Annie grabbed her cup and handed Max the message. As he started to read, she said, "I hope Barb had fun bowling."
"Barb always has fun," he answered absently. He settled beside her on the cushioned wicker couch, the note in one hand, his cup in the other.
Annie picked up Henny's postcard.
Dear Annie,
X marks the spot.
Annie turned the card over and spotted a red X inked beside St. Paul's Cathedral.
I actually stood at the very spot where Charlotte and Anne Brontл stayed when they came to London to see their publisher in 1848! They stopped at the Chapter Coffee House which was at the entrance to St. Paul's Alley, just by St. Paul's Churchyard. Can you believe it? In transports of joy, yours, as ever
—Henny.
They were both smiling as they put down the respective missives.
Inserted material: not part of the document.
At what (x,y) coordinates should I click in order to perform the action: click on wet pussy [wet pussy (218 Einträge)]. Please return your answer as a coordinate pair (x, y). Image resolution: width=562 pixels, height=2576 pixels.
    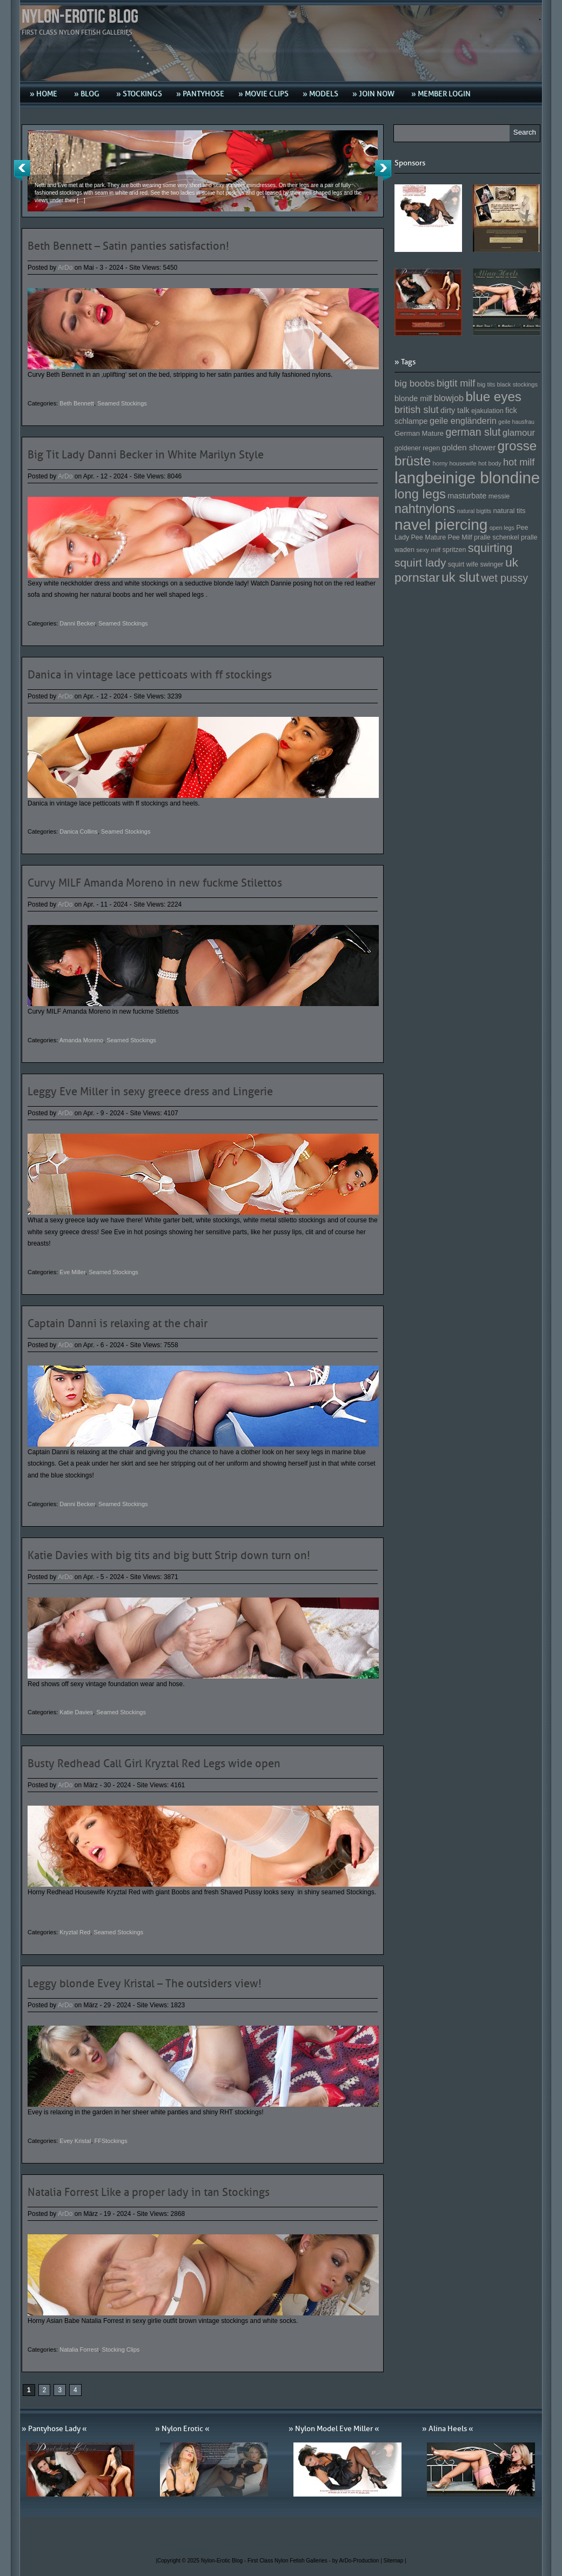     Looking at the image, I should click on (504, 578).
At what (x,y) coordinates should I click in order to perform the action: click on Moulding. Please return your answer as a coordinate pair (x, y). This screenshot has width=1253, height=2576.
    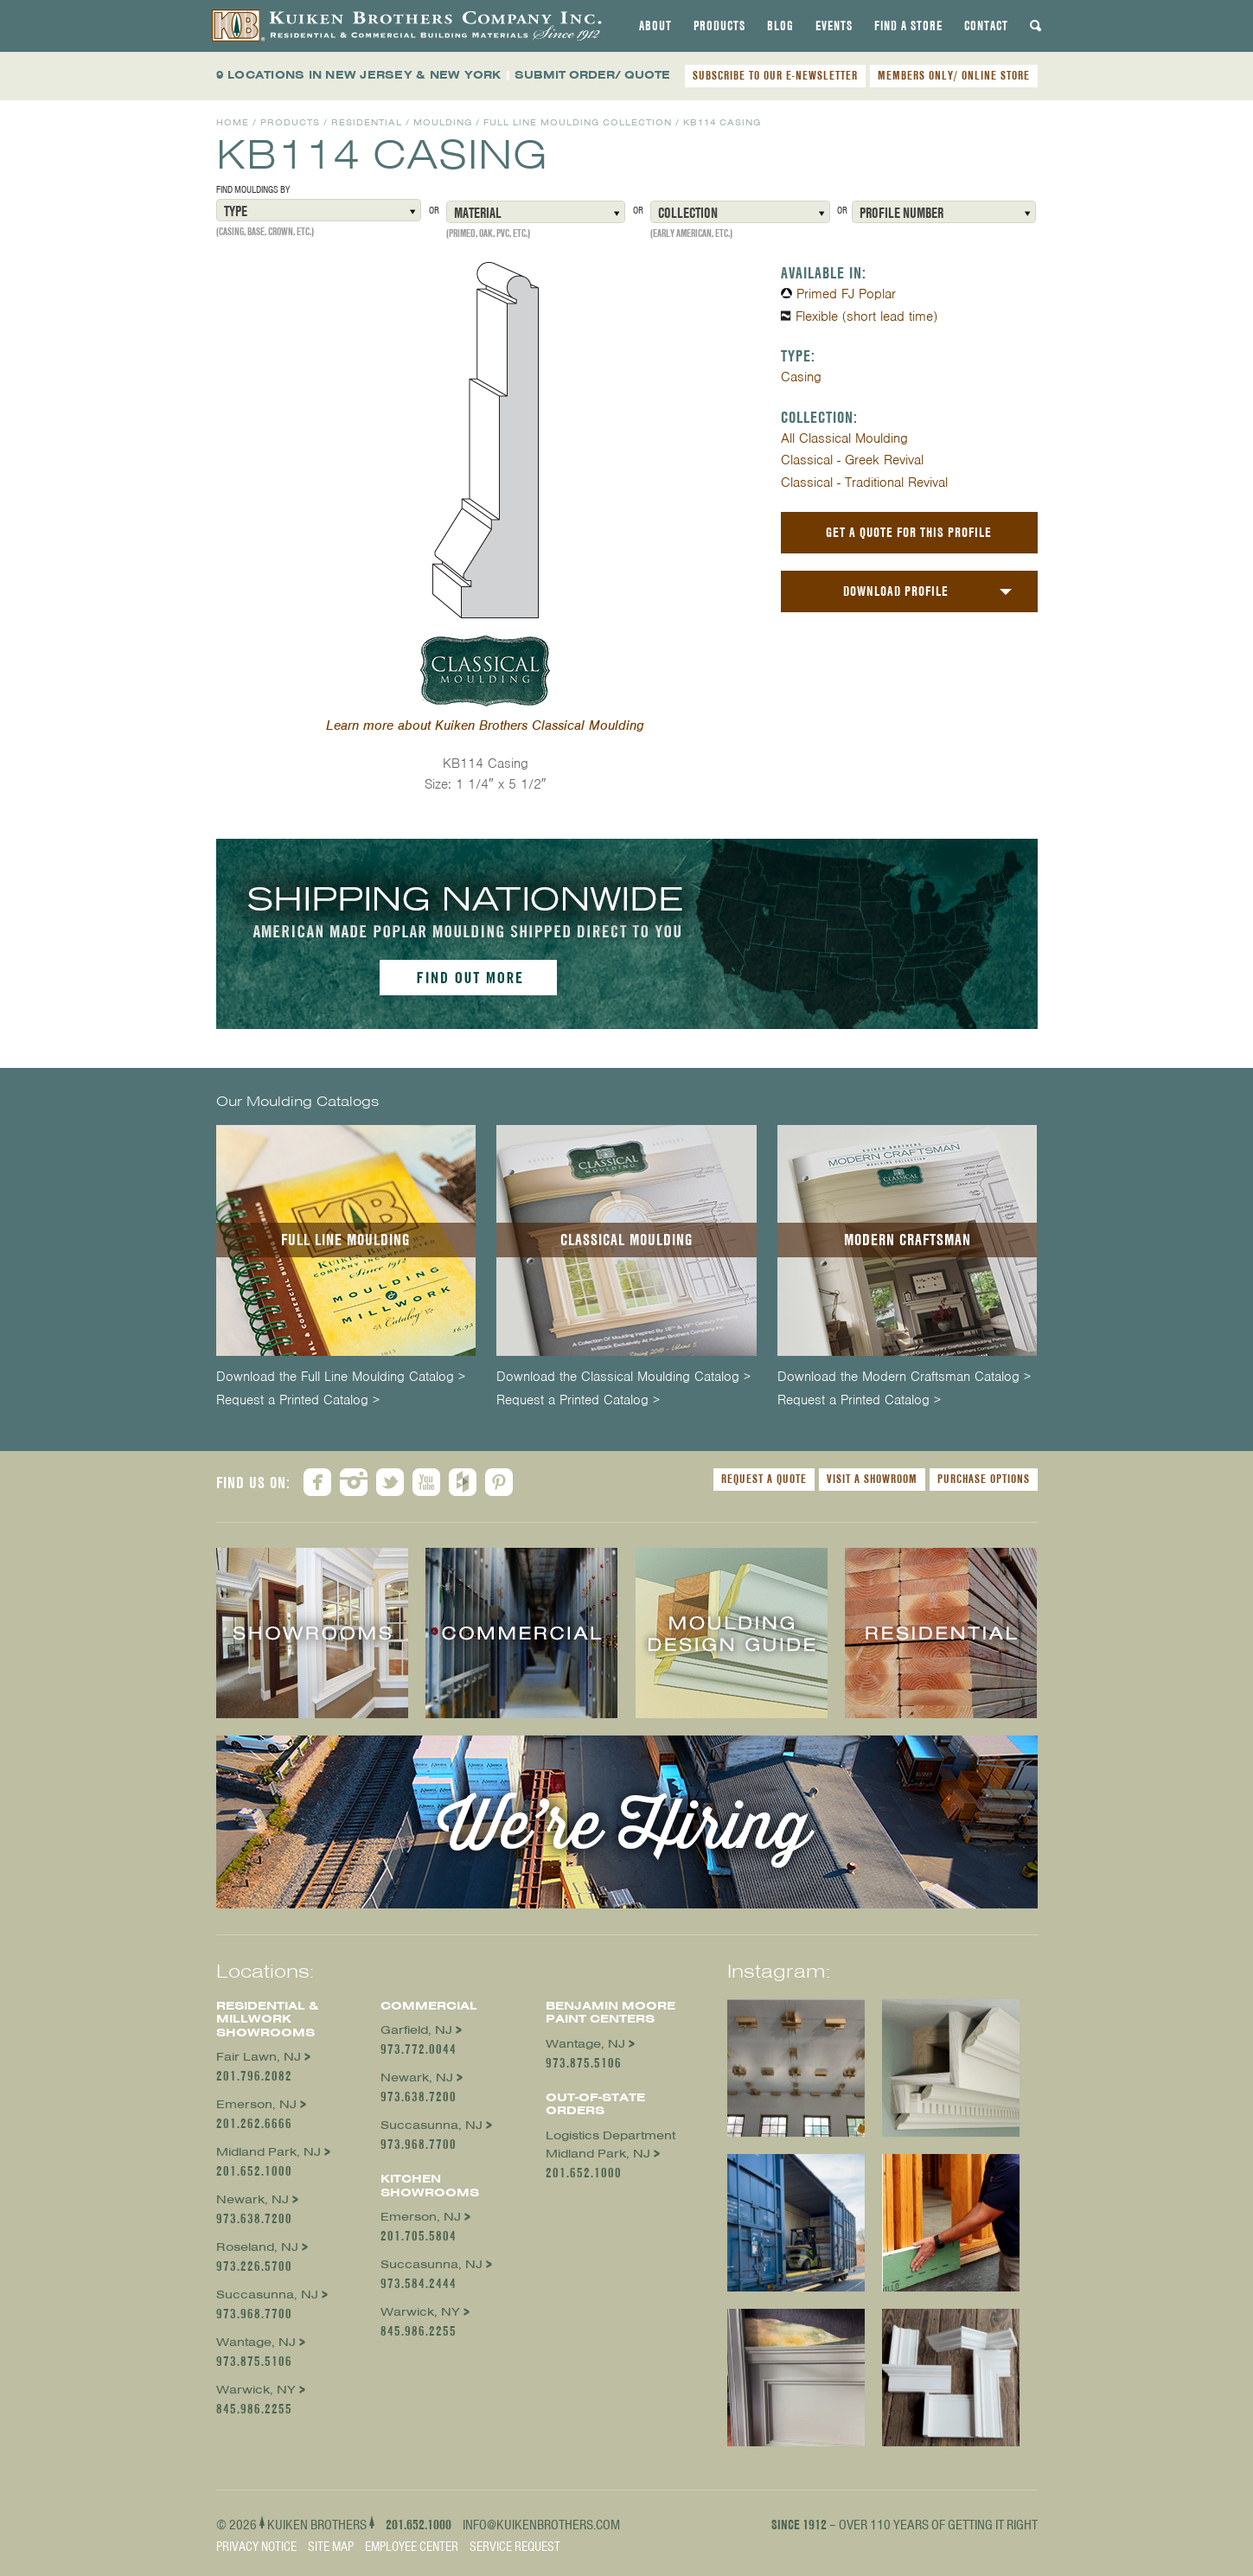     Looking at the image, I should click on (442, 122).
Annie drank the clear, fresh coffee, munched on her cookie, and felt the icy core inside beginning to warm.
Max picked up the top folder and opened it. He drew his breath in sharply, then held up, for her to see, a photograph.
Annie put down her coffee cup. She shivered. No, the coldness hadn't gone away.
Courtney Kimball's blond hair was drawn back in a ponytail. Barefoot, she wore a floppy shell-pink T-shirt, and faded cutoffs. She leaned forward to balance on the uplifting catamaran, the carefree grin on her face and the luminous shine in her eyes the essence of summer.